Mentor profile: Professor Frederick Tam, Ken and Mary Minton Chair of Renal Medicine

For a special spotlight on mentors in the department, we spoke to Ken and Mary Minton Chair of Renal Medicine Professor Frederick Tam. Here he tells us about what he enjoys about being a mentor and some of the highlights of his mentoring experience.

What is your role at Imperial?

My role involves teaching, research and clinical medicine. The has been role has changing over the years. I spend more and more time in teaching and research and less time on the NHS work. Since January this year, I’ve stopped my formal NHS role and hold an honorary contract for the NHS for teaching and research purposes. It is interesting to note how one’s work changes over the years.

Why do you think mentoring is a useful exercise?

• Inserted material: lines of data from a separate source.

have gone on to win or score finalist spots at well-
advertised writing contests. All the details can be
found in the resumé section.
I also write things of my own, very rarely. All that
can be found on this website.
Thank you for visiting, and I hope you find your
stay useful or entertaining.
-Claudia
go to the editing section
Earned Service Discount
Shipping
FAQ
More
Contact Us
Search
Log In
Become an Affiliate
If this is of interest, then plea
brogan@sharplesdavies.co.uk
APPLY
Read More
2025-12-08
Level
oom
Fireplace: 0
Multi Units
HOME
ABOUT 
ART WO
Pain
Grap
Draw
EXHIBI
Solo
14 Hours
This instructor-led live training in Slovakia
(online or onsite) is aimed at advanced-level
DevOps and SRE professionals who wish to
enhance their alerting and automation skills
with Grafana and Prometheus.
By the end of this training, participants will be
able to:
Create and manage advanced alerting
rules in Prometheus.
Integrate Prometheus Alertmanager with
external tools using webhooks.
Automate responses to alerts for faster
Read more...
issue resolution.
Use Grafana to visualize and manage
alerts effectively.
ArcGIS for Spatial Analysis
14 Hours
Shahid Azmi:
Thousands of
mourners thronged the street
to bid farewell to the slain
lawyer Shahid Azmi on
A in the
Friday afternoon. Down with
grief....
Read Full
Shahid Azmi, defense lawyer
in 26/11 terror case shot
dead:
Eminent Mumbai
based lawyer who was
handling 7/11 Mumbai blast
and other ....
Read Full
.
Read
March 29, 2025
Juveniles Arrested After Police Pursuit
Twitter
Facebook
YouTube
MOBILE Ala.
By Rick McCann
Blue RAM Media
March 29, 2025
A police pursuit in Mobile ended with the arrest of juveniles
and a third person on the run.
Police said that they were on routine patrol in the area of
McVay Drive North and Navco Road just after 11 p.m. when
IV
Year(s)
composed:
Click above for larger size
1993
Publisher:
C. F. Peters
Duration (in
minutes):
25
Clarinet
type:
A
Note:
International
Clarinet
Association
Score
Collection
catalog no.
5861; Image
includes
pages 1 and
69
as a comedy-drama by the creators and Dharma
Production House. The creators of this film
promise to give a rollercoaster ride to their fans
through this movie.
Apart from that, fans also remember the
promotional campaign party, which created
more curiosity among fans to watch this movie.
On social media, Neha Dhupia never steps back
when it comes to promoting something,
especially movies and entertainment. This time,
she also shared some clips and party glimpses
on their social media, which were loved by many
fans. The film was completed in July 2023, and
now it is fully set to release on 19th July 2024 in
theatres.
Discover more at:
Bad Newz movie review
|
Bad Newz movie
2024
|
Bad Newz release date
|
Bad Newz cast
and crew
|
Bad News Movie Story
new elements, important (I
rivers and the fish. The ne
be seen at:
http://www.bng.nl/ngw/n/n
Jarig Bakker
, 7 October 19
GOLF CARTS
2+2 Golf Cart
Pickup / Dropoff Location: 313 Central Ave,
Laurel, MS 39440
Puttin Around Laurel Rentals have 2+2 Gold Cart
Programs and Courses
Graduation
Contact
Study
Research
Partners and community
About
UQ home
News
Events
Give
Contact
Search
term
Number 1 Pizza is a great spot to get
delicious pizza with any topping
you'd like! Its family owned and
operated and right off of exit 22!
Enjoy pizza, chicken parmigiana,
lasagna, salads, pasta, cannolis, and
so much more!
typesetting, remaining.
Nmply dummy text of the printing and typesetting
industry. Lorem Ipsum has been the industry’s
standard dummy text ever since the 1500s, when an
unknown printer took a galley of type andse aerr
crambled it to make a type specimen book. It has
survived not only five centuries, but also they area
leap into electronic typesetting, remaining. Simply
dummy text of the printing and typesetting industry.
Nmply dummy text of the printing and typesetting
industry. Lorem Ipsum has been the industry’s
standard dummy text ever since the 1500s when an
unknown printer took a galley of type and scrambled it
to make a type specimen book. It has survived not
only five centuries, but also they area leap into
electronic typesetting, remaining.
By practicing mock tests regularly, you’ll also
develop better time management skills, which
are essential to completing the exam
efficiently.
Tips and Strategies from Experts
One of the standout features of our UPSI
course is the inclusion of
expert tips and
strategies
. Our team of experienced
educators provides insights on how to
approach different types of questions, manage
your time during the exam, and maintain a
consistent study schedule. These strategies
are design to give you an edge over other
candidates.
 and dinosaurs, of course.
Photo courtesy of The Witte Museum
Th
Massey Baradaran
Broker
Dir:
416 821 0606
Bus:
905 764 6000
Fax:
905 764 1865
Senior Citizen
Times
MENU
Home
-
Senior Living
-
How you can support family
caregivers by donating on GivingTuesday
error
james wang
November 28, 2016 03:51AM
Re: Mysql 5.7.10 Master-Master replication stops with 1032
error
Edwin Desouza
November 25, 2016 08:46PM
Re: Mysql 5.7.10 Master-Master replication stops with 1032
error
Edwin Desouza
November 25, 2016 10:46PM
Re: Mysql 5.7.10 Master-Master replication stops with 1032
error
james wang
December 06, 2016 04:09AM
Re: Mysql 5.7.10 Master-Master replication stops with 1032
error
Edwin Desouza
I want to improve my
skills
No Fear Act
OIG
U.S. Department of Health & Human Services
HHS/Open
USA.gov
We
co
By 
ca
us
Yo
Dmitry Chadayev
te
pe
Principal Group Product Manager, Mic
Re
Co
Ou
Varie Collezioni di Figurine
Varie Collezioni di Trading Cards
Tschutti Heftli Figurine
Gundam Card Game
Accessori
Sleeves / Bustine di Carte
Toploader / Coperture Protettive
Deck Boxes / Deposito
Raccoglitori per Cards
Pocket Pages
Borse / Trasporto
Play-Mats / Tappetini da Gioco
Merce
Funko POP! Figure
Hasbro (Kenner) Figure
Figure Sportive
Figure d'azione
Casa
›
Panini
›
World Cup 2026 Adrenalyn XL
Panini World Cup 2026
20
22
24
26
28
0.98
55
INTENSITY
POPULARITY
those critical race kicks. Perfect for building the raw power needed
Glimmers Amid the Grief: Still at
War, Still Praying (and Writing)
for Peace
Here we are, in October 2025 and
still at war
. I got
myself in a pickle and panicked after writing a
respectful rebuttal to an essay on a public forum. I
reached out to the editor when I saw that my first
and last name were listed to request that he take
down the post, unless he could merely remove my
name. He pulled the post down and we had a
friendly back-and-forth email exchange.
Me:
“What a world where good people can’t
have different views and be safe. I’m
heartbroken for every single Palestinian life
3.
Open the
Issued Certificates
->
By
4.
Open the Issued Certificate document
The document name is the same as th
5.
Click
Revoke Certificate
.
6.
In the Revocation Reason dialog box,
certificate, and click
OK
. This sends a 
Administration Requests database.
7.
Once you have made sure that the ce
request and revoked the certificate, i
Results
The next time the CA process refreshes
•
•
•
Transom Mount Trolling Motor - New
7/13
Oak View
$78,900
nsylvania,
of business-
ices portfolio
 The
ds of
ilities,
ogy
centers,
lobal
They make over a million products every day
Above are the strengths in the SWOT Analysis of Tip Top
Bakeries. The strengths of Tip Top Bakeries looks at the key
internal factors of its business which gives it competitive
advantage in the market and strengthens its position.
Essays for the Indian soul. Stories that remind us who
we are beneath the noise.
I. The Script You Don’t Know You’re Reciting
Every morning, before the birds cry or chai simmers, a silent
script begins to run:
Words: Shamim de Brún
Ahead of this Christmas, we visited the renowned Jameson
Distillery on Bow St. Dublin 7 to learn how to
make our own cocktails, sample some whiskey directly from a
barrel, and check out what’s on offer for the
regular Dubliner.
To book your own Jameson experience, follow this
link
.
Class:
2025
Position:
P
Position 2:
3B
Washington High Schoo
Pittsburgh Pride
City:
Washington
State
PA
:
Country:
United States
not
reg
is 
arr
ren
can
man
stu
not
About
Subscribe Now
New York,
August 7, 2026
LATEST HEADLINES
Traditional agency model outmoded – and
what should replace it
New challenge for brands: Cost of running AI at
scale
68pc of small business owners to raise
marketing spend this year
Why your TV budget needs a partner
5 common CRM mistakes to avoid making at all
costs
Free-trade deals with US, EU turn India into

There are 2 main aspects – firstly, it’s really helpful. Secondly, it’s really interesting. In terms of mentoring, I come across colleagues and students who need support which covers a broad spectrum of people. Life is really interesting. This is part of the joy of working at a place like Imperial – the range of people and the circumstances I come across. Both within and outside of Imperial College, I interact with amazingly talented people. Without formal or informal mentoring, you may never realise how talented these people are. When you work with talented people (for example as a supervisor or line manager), it’s important to give them the freedom to share ideas and develop – and that’s why mentoring really works. The right support, encouragement and guidance can allow people to fly!

What range of topics have you covered in mentoring conversations?

Listening is the most important part of mentor conversations. People are doing great things within both study and research, however they may not have opportunities to speak about these things. People are often under a lot of pressure and may not appreciate the value of the work they’re doing. Sitting down and having conversations with them is therefore important. It shows other people are interested in what they’re doing and allows them to appreciate their accomplishments to a greater extent. I don’t listen for the sake of listening – I’m actually interested in what they’re saying.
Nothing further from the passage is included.